Avec deux expositions en seulement quelques mois à Lyon, l’illustrateur Nicolas Badout pointe du doigt nos incohérences et compromissions face au pouvoir capitaliste. Et ouvre la voie à d’autres possibles. 

Nicolas Badout est dans la pratique et aux origines un artiste-illustrateur lyonnais. Il aimait sortir de sa tête des images que lui évoquaient ses lectures. Grande idée puisqu’on lui proposa d’illustrer la – superbe – réédition du chef d’œuvre de Ken Kesey, Et quelquefois j’ai comme une grande idée (Monsieur Toussaint Louverture, 2020). Un splendide écrin où il déploie dès la couverture une iconographie puissante : un tronc décapité aux racines profondes flotte dans un océan d’yeux aux regards erratiques. Tout semble dit. D’où venons-nous, où regardons-nous ? Mais encore, qu’est-ce qui nous toise et nous attend au tournant ? 

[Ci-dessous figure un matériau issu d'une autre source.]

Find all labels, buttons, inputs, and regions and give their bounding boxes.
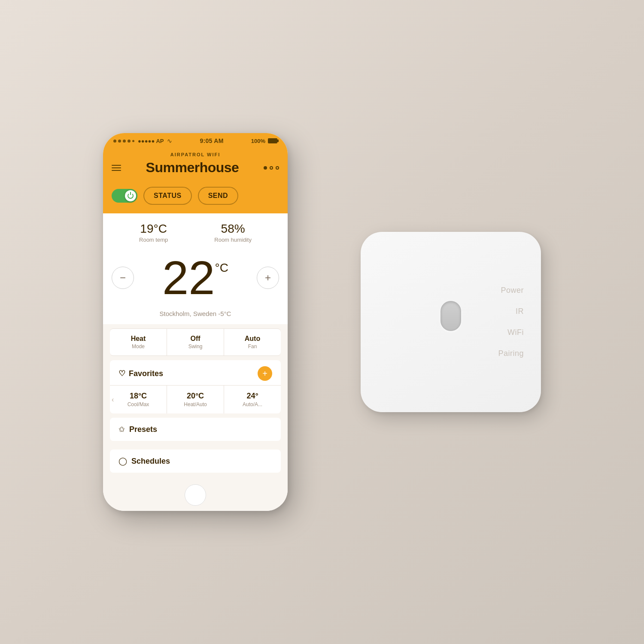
fav-item-0[interactable]: ‹ 18°C Cool/Max	[110, 386, 167, 413]
fav-arrow-left: ‹	[112, 396, 114, 404]
battery-fill	[269, 139, 276, 143]
app-content: 19°C Room temp 58% Room humidity − 22 °C…	[103, 213, 288, 479]
fav-temp-1: 20°C	[170, 392, 220, 401]
hardware-label-pairing: Pairing	[498, 349, 524, 358]
status-bar-right: 100%	[251, 138, 277, 144]
phone: ●●●●● AP ∿ 9:05 AM 100% AIRPATROL WIFI S	[103, 133, 288, 511]
nav-dot-1[interactable]	[264, 166, 267, 170]
power-toggle[interactable]	[112, 189, 137, 203]
hardware-label-ir: IR	[516, 307, 524, 316]
hamburger-line-3	[112, 170, 121, 171]
setpoint-value: 22	[162, 254, 215, 301]
send-button[interactable]: SEND	[198, 187, 238, 205]
presets-title: Presets	[129, 425, 157, 434]
favorites-title: ♡ Favorites	[118, 369, 163, 378]
battery-percent: 100%	[251, 138, 265, 144]
favorites-add-button[interactable]: +	[258, 366, 272, 381]
fav-item-2[interactable]: 24° Auto/A...	[224, 386, 281, 413]
favorites-header: ♡ Favorites +	[110, 360, 281, 385]
nav-dot-3[interactable]	[276, 166, 279, 170]
signal-dot-4	[128, 140, 131, 143]
mode-fan-main: Auto	[228, 335, 277, 343]
phone-home-area	[103, 479, 288, 511]
home-button[interactable]	[185, 484, 206, 506]
hardware-label-power: Power	[501, 286, 524, 295]
favorites-row: ‹ 18°C Cool/Max 20°C Heat/Auto 24° Auto/…	[110, 385, 281, 413]
room-readings: 19°C Room temp 58% Room humidity	[103, 213, 288, 247]
mode-heat-sub: Mode	[113, 343, 163, 349]
room-temp-value: 19°C	[139, 222, 168, 236]
mode-buttons: Heat Mode Off Swing Auto Fan	[110, 328, 281, 356]
mode-btn-heat[interactable]: Heat Mode	[110, 329, 167, 355]
room-humidity-value: 58%	[214, 222, 252, 236]
mode-fan-sub: Fan	[228, 343, 277, 349]
hamburger-line-2	[112, 167, 121, 168]
mode-swing-main: Off	[170, 335, 220, 343]
mode-btn-fan[interactable]: Auto Fan	[224, 329, 281, 355]
app-title-row: Summerhouse	[112, 160, 279, 176]
status-button[interactable]: STATUS	[143, 187, 192, 205]
signal-dot-1	[113, 140, 116, 143]
hamburger-line-1	[112, 165, 121, 166]
temp-control: − 22 °C +	[103, 247, 288, 310]
decrement-button[interactable]: −	[112, 267, 134, 289]
mode-heat-main: Heat	[113, 335, 163, 343]
room-temp-reading: 19°C Room temp	[139, 222, 168, 243]
presets-section[interactable]: ✩ Presets	[110, 418, 281, 441]
location-text: Stockholm, Sweden -5°C	[103, 310, 288, 324]
star-icon: ✩	[118, 425, 125, 434]
main-temp-display: 22 °C	[162, 254, 228, 301]
signal-dot-5	[132, 140, 134, 142]
room-humidity-label: Room humidity	[214, 237, 252, 243]
heart-icon: ♡	[118, 369, 125, 378]
fav-mode-0: Cool/Max	[113, 401, 163, 407]
fav-temp-0: 18°C	[113, 392, 163, 401]
clock-icon: ◯	[118, 456, 127, 466]
increment-button[interactable]: +	[257, 267, 279, 289]
room-temp-label: Room temp	[139, 237, 168, 243]
fav-temp-2: 24°	[228, 392, 277, 401]
app-header: AIRPATROL WIFI Summerhouse	[103, 149, 288, 182]
status-bar: ●●●●● AP ∿ 9:05 AM 100%	[103, 133, 288, 149]
favorites-title-text: Favorites	[129, 369, 163, 378]
app-subtitle: AIRPATROL WIFI	[112, 152, 279, 157]
power-icon	[128, 193, 134, 199]
nav-dot-2[interactable]	[270, 166, 273, 170]
mode-swing-sub: Swing	[170, 343, 220, 349]
fav-mode-2: Auto/A...	[228, 401, 277, 407]
signal-dot-2	[118, 140, 121, 143]
fav-item-1[interactable]: 20°C Heat/Auto	[167, 386, 224, 413]
scene: Power IR WiFi Pairing ●●●●● AP ∿ 9:05 AM…	[86, 86, 558, 558]
wifi-icon: ∿	[167, 137, 172, 144]
hardware-device: Power IR WiFi Pairing	[361, 232, 541, 412]
dots-navigation	[264, 166, 279, 170]
fav-mode-1: Heat/Auto	[170, 401, 220, 407]
signal-dot-3	[123, 140, 126, 143]
hardware-notch	[440, 301, 461, 331]
hardware-label-wifi: WiFi	[507, 328, 524, 337]
mode-btn-swing[interactable]: Off Swing	[167, 329, 224, 355]
toggle-knob	[125, 190, 136, 201]
schedules-section[interactable]: ◯ Schedules	[110, 450, 281, 473]
time-display: 9:05 AM	[200, 137, 223, 144]
setpoint-unit: °C	[215, 261, 228, 275]
hamburger-button[interactable]	[112, 165, 121, 171]
carrier-text: ●●●●● AP	[138, 138, 164, 144]
app-title: Summerhouse	[146, 160, 239, 176]
battery-icon	[268, 138, 277, 143]
schedules-title: Schedules	[131, 457, 170, 466]
controls-row: STATUS SEND	[103, 182, 288, 213]
status-bar-left: ●●●●● AP ∿	[113, 137, 172, 144]
room-humidity-reading: 58% Room humidity	[214, 222, 252, 243]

Sa dernière exposition Dans la joie et la bonne humeur, qui s’est tenue en janvier dernier à la galerie l’Alcôve, surlignait – en rose et bleu fluo – sans détours notre ethos schizophrène. Une consciente et folle incertitude sur notre devenir s’y déployait. À califourchon entre pulsions consuméristes que nous aspirons pourtant à réformer et petites – mais quotidiennes – compromissions mortifères qui achèvent de bâtir notre grand palais dissonant. Caustique mais attentif, l’artiste ne se pose toutefois pas en prescripteur préférant se gausser – avec nous – de nous-mêmes, invitant à regarder en face les équilibres fragiles d’un monde au bord du précipice et les peurs d’une génération Y rieuse tout à coup projetée vers « un futur qui n’est pas souhaitable ».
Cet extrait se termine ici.